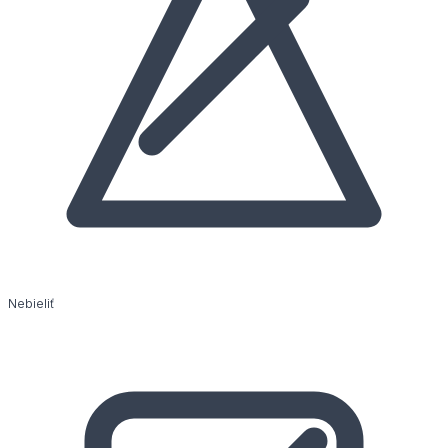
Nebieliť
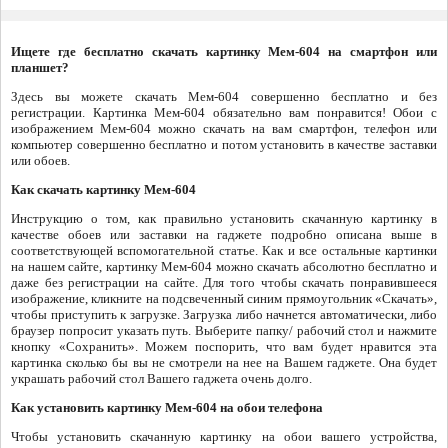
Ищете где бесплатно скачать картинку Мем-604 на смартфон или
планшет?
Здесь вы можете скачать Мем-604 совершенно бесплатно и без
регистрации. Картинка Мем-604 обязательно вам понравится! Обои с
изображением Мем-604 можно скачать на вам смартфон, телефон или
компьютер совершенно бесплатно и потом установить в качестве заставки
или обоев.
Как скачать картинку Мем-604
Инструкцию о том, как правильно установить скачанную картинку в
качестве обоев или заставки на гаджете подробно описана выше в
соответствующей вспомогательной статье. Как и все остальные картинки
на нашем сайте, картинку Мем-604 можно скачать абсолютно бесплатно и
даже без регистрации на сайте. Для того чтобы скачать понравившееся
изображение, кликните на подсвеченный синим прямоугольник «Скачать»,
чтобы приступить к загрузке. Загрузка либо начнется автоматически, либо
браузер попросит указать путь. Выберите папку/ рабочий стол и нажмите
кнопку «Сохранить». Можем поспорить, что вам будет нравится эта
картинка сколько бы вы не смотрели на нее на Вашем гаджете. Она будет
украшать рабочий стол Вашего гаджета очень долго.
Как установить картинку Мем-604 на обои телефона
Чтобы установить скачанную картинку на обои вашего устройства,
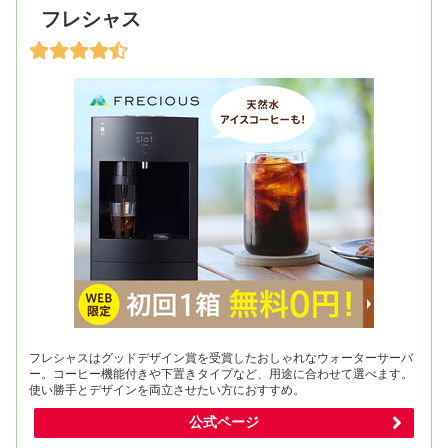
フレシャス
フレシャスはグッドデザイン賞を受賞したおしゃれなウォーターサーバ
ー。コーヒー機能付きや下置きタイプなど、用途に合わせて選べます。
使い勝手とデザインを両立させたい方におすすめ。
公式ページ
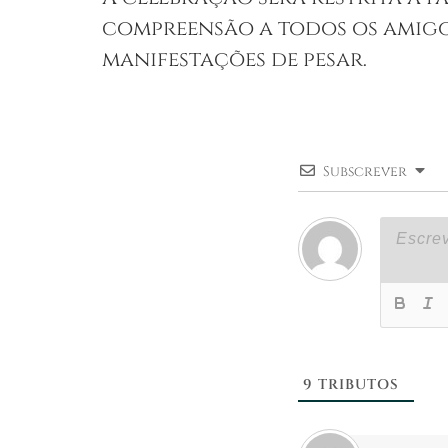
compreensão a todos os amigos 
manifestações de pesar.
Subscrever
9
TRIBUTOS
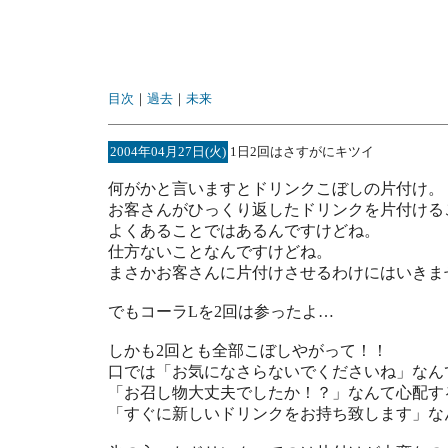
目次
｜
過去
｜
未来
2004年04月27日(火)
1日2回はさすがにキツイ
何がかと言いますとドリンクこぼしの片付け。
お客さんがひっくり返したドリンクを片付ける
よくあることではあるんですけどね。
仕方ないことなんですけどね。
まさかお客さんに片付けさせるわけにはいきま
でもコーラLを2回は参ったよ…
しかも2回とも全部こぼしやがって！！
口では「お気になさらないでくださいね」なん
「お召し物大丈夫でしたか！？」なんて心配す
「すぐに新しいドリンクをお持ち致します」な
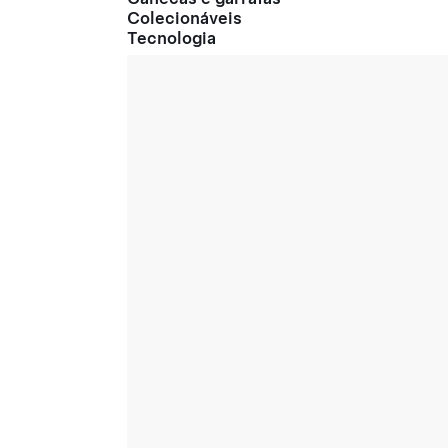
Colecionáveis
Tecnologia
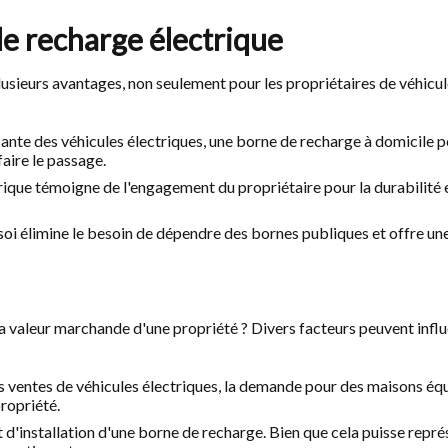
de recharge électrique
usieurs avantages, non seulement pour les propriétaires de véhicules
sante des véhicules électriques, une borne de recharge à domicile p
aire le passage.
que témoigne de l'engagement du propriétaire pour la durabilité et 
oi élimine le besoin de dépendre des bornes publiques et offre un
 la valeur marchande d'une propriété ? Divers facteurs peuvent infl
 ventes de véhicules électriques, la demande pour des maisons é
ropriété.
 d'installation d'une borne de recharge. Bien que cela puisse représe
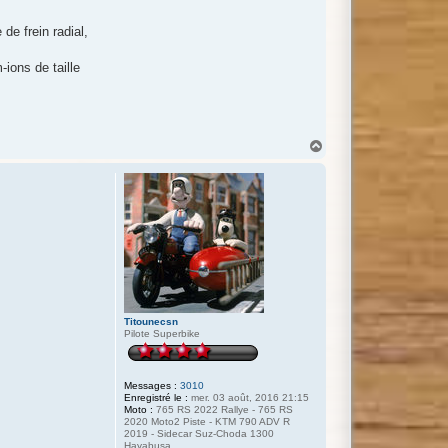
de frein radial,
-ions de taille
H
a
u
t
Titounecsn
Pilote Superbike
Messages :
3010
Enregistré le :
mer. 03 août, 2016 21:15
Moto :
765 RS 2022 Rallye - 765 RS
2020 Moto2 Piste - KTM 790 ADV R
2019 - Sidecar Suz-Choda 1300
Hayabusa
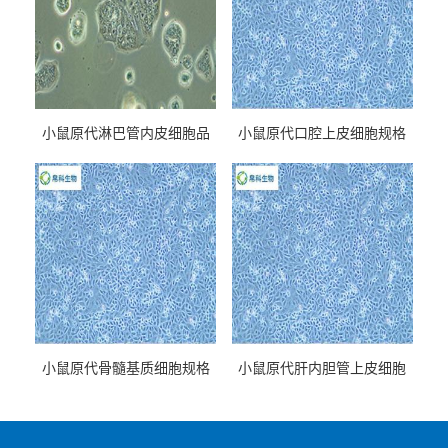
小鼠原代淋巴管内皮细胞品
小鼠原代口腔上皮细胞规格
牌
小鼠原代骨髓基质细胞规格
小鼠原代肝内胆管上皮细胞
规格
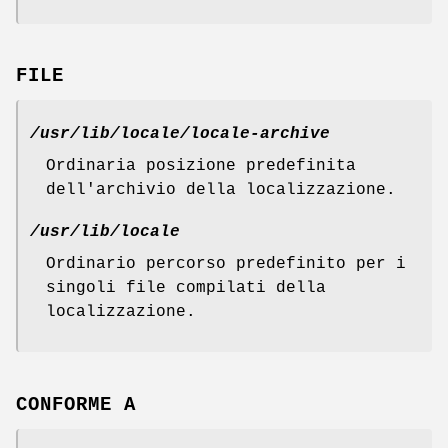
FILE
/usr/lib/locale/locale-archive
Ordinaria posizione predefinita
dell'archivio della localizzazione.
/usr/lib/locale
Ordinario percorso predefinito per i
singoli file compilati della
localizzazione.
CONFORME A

------------

### What to produce
Copy out every line of the data where the word "качестве" occurs.

### Output for this task
компьютер совершенно бесплатно и потом установить в качестве заставки
качестве обоев или заставки на гаджете подробно описана выше в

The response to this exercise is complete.